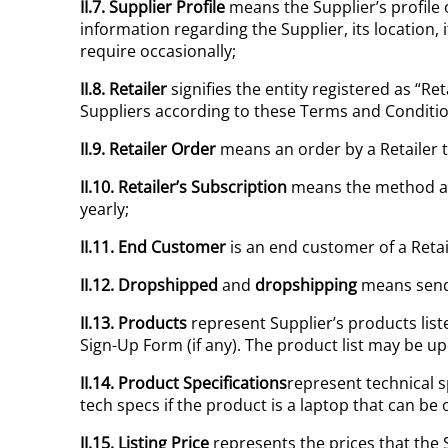
II.7. Supplier Profile
means the Supplier’s profile 
information regarding the Supplier, its location
require occasionally;
II.8. Retailer
signifies the entity registered as “Re
Suppliers according to these Terms and Conditio
II.9. Retailer Order
means an order by a Retailer 
II.10.
Retailer’s Subscription
means the method at t
yearly;
II.11. End Customer
is an end customer of a Reta
II.12. Dropshipped
and
dropshipping
means sendi
II.13. Products
represent Supplier’s products liste
Sign-Up Form (if any). The product list may be u
II.14. Product Specifications
represent technical sp
tech specs if the product is a laptop that can be 
II.15. Listing Price
represents the prices that the 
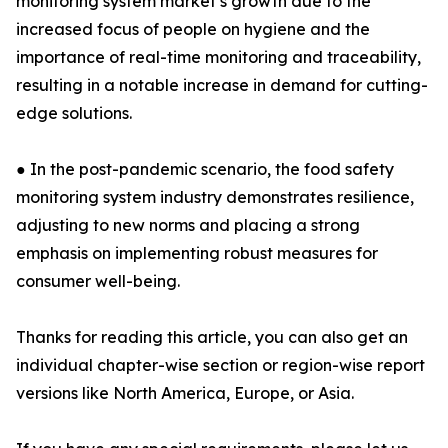
monitoring system market’s growth due to the
increased focus of people on hygiene and the
importance of real-time monitoring and traceability,
resulting in a notable increase in demand for cutting-
edge solutions.
● In the post-pandemic scenario, the food safety
monitoring system industry demonstrates resilience,
adjusting to new norms and placing a strong
emphasis on implementing robust measures for
consumer well-being.
Thanks for reading this article, you can also get an
individual chapter-wise section or region-wise report
versions like North America, Europe, or Asia.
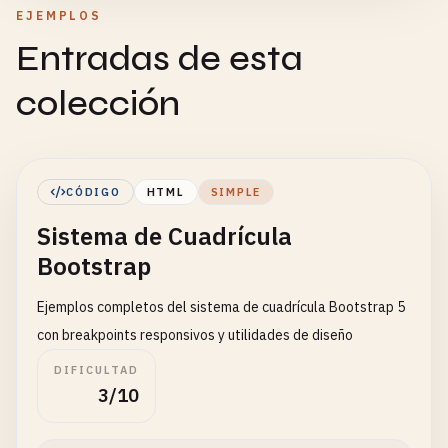
EJEMPLOS
Entradas de esta
colección
CÓDIGO
HTML
SIMPLE
Sistema de Cuadrícula
Bootstrap
Ejemplos completos del sistema de cuadrícula Bootstrap 5
con breakpoints responsivos y utilidades de diseño
DIFICULTAD
3/10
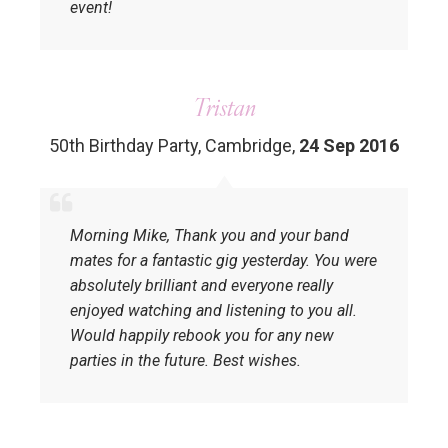
event!
Tristan
50th Birthday Party, Cambridge
,
24 Sep 2016
Morning Mike, Thank you and your band
mates for a fantastic gig yesterday. You were
absolutely brilliant and everyone really
enjoyed watching and listening to you all.
Would happily rebook you for any new
parties in the future. Best wishes.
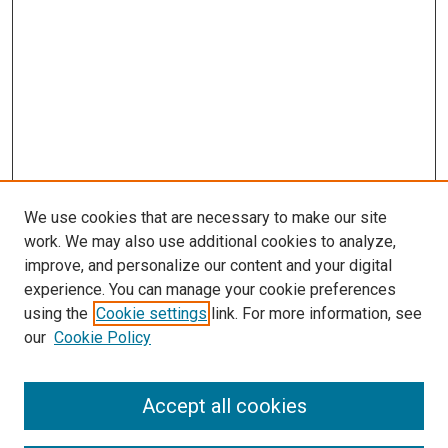
We use cookies that are necessary to make our site
work. We may also use additional cookies to analyze,
improve, and personalize our content and your digital
experience. You can manage your cookie preferences
using the
Cookie settings
link. For more information, see
SEARCH
our
Cookie Policy
Enter search terms:
Accept all cookies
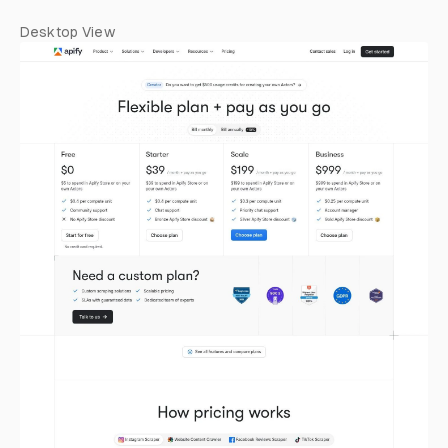
Desktop View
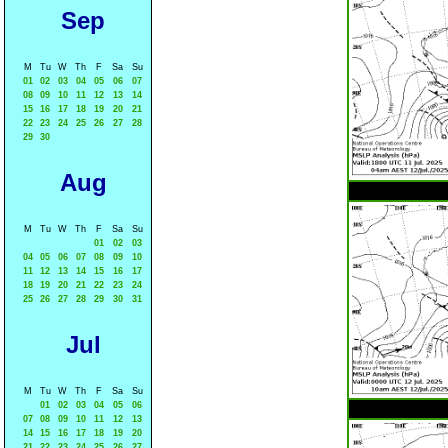
Sep
M
Tu
W
Th
F
Sa
Su
01
02
03
04
05
06
07
08
09
10
11
12
13
14
15
16
17
18
19
20
21
22
23
24
25
26
27
28
29
30
Aug
M
Tu
W
Th
F
Sa
Su
01
02
03
04
05
06
07
08
09
10
11
12
13
14
15
16
17
18
19
20
21
22
23
24
25
26
27
28
29
30
31
Jul
M
Tu
W
Th
F
Sa
Su
01
02
03
04
05
06
07
08
09
10
11
12
13
14
15
16
17
18
19
20
21
22
23
24
25
26
27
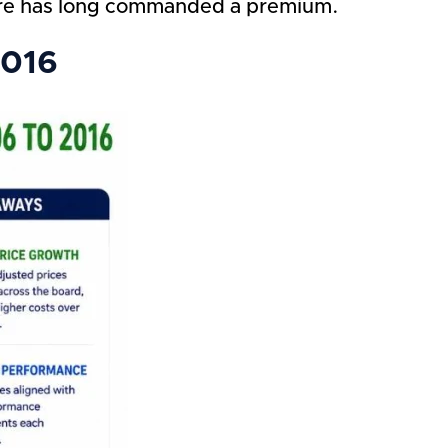
are has long commanded a premium.
2016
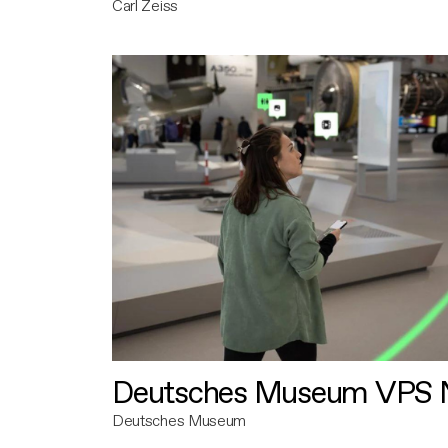
Carl Zeiss
Deutsches Museum VPS N
Deutsches Museum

**What you have to do**
Determine the number of lines in the entries that contain "Retailer", then write that number alone.

**Result for this task**
4